I’ve just gotten used to their make me feel awkward greeting when I discovered a new foe, the word clutching. I don’t know why but it makes me feel like someone’s just called me out on showing up to class drunk. I was in a meeting the other day when someone abruptly stopped speaking and asked me ‘what are you clutching’. -it was a bottle. I wasn’t holding it for dear life or anything but I got this self-image of me quivering in a corner clutching the bottle and drooling in bug-eyed fear like a raccoon who found a hot dog with bun and ketchup in the trash (the holy grail of nocturnal dumpster diving) and was terrified the night foxes would tear me to pieces for it. Oh dear I think I’ve just shat my pants (panties… remember?… see we’re learning!)


Cheers to my Pants – English Wit and an American Accent

Since moving from New York to London I have heard nothing but the constant and sardonic question, “do you have an accent yet?” The simple answer is no, but then again my answer would be I never did, which my friends here would disagree with since I came here begging for ‘cawfee’. While I have yet to learn to speak the Queen’s English, as far as I can tell it takes three years and then your in accent limbo where you don’t sound American nor do you sound English, I have lost a bit of my New York guttural drops and I have slowly adopted Lotte.
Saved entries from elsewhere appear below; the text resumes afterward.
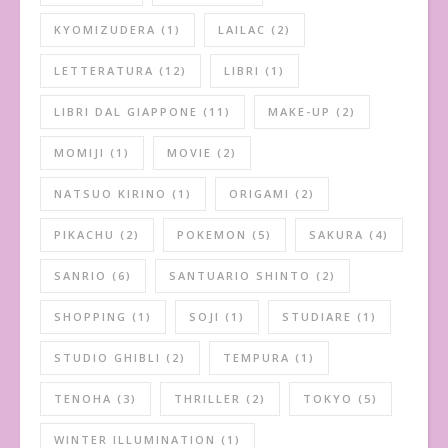
KYOMIZUDERA
(1)
LAILAC
(2)
LETTERATURA
(12)
LIBRI
(1)
LIBRI DAL GIAPPONE
(11)
MAKE-UP
(2)
MOMIJI
(1)
MOVIE
(2)
NATSUO KIRINO
(1)
ORIGAMI
(2)
PIKACHU
(2)
POKEMON
(5)
SAKURA
(4)
SANRIO
(6)
SANTUARIO SHINTO
(2)
SHOPPING
(1)
SOJI
(1)
STUDIARE
(1)
STUDIO GHIBLI
(2)
TEMPURA
(1)
TENOHA
(3)
THRILLER
(2)
TOKYO
(5)
WINTER ILLUMINATION
(1)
Lotte is the voice in my head and she sounds like a daintier version of a GPS guide. Why my inner monologue is now broadcast with a British accent I’m not sure. Perhaps it’s something to do with being around Brits all day and my voice-box being unable to keep up. Either way I’m quite fond of Lotte and will be sad to see her go. For one, I think she’s had a rather beneficial effect on my writing. Not only in articles and papers but I find my e-mails have improved. While before I never knew how to end a semi-professional letter that was already rife with thank yous, Lotte had the answer. Cheers. It’s quirky, cute, and forces the person to ask about my time abroad, allowing me to try and express in mono-syllabic locutions just how fascinating I am and that they simply must hire me. Best works just as well when super-professional is required.

I’ve also discovered new words. I knew they existed before but much like tasting truffle oil for the first time knowing something exists and feeling it on your tongue are two entirely different sensory experiences. I’m not wearing pants I’m wearing jeans. This, and the fact that my dissertation advisor literally wrote the book on the consumption of denim, has made me see the blues in an entirely new light. Because while slacks and jeans are both pants in America, in Britain pants are undies; forcing trousers and jeans into their own separate corners and liberating slacks from that boring work appropriate, funeral mandatory section of your wardrobe – you know, the one you never touch. Now, I want to buy trousers for the sake of owning trousers. (Say the word… isn’t it fun?) Crisp linens and starched cotton, I no longer envision them in khaki or black but in a frenzy of colour Rainbow Brite would enjoy.